Transcribed page contents
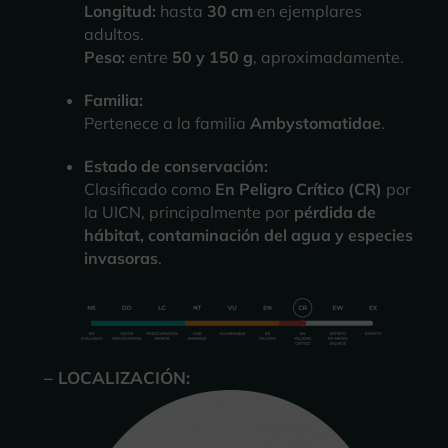
Longitud:
hasta
30 cm
en ejemplares
adultos.
Peso:
entre
50 y 150 g
, aproximadamente.
Familia:
Pertenece a la familia
Ambystomatidae
.
Estado de conservación:
Clasificado como
En Peligro Crítico (CR)
por
la UICN, principalmente por
pérdida de
hábitat, contaminación del agua y especies
invasoras
.
– LOCALIZACIÓN:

◆ DIRECTIONS:
Drop every image, please, and write out the data above exactly as shown.

◆ ANSWER TO THE PROBLEM:
Longitud:
hasta
30 cm
en ejemplares
adultos.
Peso:
entre
50 y 150 g
, aproximadamente.
Familia:
Pertenece a la familia
Ambystomatidae
.
Estado de conservación:
Clasificado como
En Peligro Crítico (CR)
por
la UICN, principalmente por
pérdida de
hábitat, contaminación del agua y especies
invasoras
.
– LOCALIZACIÓN:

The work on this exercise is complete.